───── Working data ─────
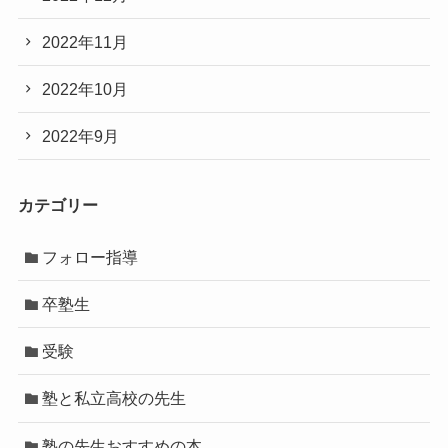
2022年11月
2022年10月
2022年9月
カテゴリー
フォロー指導
卒塾生
受験
塾と私立高校の先生
塾の先生おすすめの本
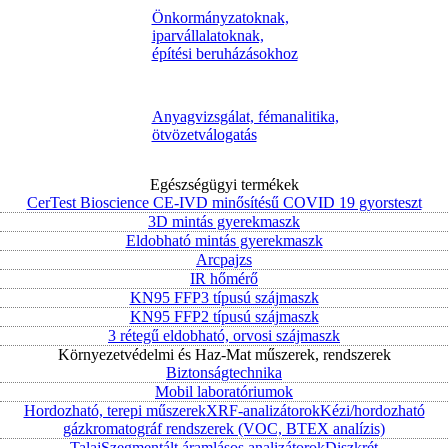
Önkormányzatoknak,
iparvállalatoknak,
építési beruházásokhoz
Anyagvizsgálat, fémanalitika,
ötvözetválogatás
Egészségügyi termékek
CerTest Bioscience CE-IVD minősítésű COVID 19 gyorsteszt
3D mintás gyerekmaszk
Eldobható mintás gyerekmaszk
Arcpajzs
IR hőmérő
KN95 FFP3 típusú szájmaszk
KN95 FFP2 típusú szájmaszk
3 rétegű eldobható, orvosi szájmaszk
Környezetvédelmi és Haz-Mat műszerek, rendszerek
Biztonságtechnika
Mobil laboratóriumok
Hordozható, terepi műszerek
XRF-analizátorok
Kézi/hordozható
gázkromatográf rendszerek (VOC, BTEX analízis)
Talaj
Szegmentált áramlásos analizátorok
Diszkrét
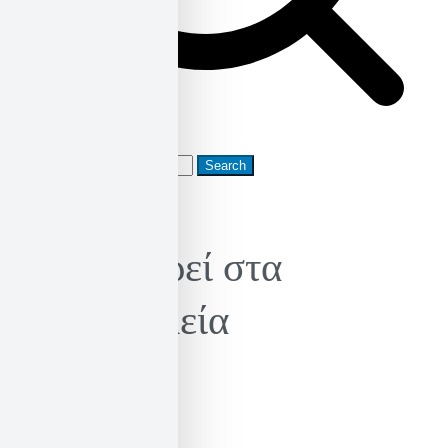
Search
for:
Κυκλοφορεί στα
βιβλιοπωλεία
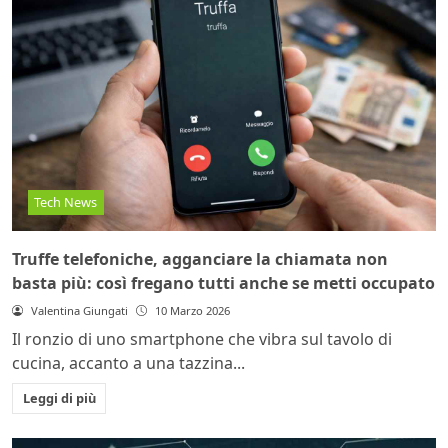
Tech News
Truffe telefoniche, agganciare la chiamata non
basta più: così fregano tutti anche se metti occupato
Valentina Giungati
10 Marzo 2026
Il ronzio di uno smartphone che vibra sul tavolo di
cucina, accanto a una tazzina...
Leggi di più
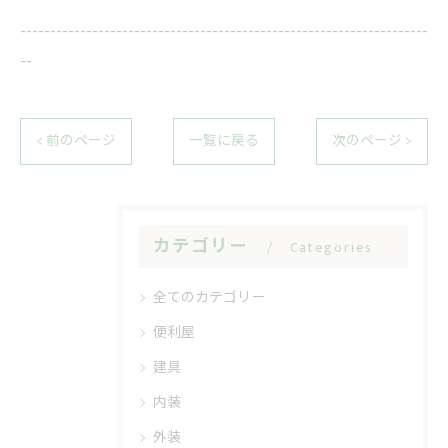
--------------------------------------------------------------------
--
< 前のページ
一覧に戻る
次のページ >
カテゴリー
Categories
全てのカテゴリー
便利屋
建具
内装
外装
─────
_Work task_: Repeat each record as given. No picture belongs in the copy.

_Completed exercise_:
2022年11月
2022年10月
2022年9月
カテゴリー
フォロー指導
卒塾生
受験
塾と私立高校の先生
塾の先生おすすめの本
Önkormányzatoknak,
iparvállalatoknak,
építési beruházásokhoz
Anyagvizsgálat, fémanalitika,
ötvözetválogatás
Egészségügyi termékek
CerTest Bioscience CE-IVD minősítésű COVID 19 gyorsteszt
3D mintás gyerekmaszk
Eldobható mintás gyerekmaszk
Arcpajzs
IR hőmérő
KN95 FFP3 típusú szájmaszk
KN95 FFP2 típusú szájmaszk
3 rétegű eldobható, orvosi szájmaszk
Környezetvédelmi és Haz-Mat műszerek, rendszerek
Biztonságtechnika
Mobil laboratóriumok
Hordozható, terepi műszerek
XRF-analizátorok
Kézi/hordozható
gázkromatográf rendszerek (VOC, BTEX analízis)
Talaj
Szegmentált áramlásos analizátorok
Diszkrét
Search
for:
Κυκλοφορεί στα
βιβλιοπωλεία
Tech News
Truffe telefoniche, agganciare la chiamata non
basta più: così fregano tutti anche se metti occupato
Valentina Giungati
10 Marzo 2026
Il ronzio di uno smartphone che vibra sul tavolo di
cucina, accanto a una tazzina...
Leggi di più
--------------------------------------------------------------------
--
< 前のページ
一覧に戻る
次のページ >
カテゴリー
Categories
全てのカテゴリー
便利屋
建具
内装
外装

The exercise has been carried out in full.